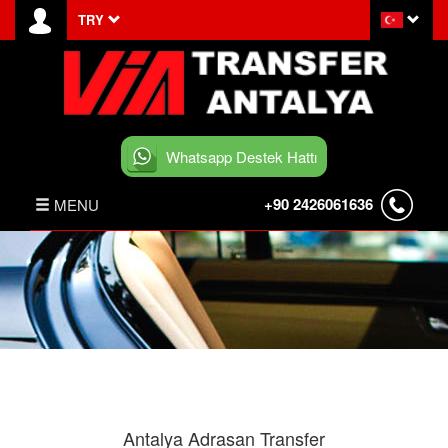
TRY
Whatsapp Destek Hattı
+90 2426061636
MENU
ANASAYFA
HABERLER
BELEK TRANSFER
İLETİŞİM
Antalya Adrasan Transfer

•••••

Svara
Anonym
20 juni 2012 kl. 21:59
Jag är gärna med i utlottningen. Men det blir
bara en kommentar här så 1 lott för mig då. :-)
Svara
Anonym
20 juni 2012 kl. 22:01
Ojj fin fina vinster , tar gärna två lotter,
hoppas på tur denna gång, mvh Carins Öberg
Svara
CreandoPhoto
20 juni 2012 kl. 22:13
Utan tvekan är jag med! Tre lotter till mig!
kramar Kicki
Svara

•••••

- Your assignment:
Print exactly the lines of the listing above starting at the line containing "BELEK TRANSFER" and ending at the line containing "Antalya Adrasan Transfer", both included.

- Answer to this task:
BELEK TRANSFER
İLETİŞİM
Antalya Adrasan Transfer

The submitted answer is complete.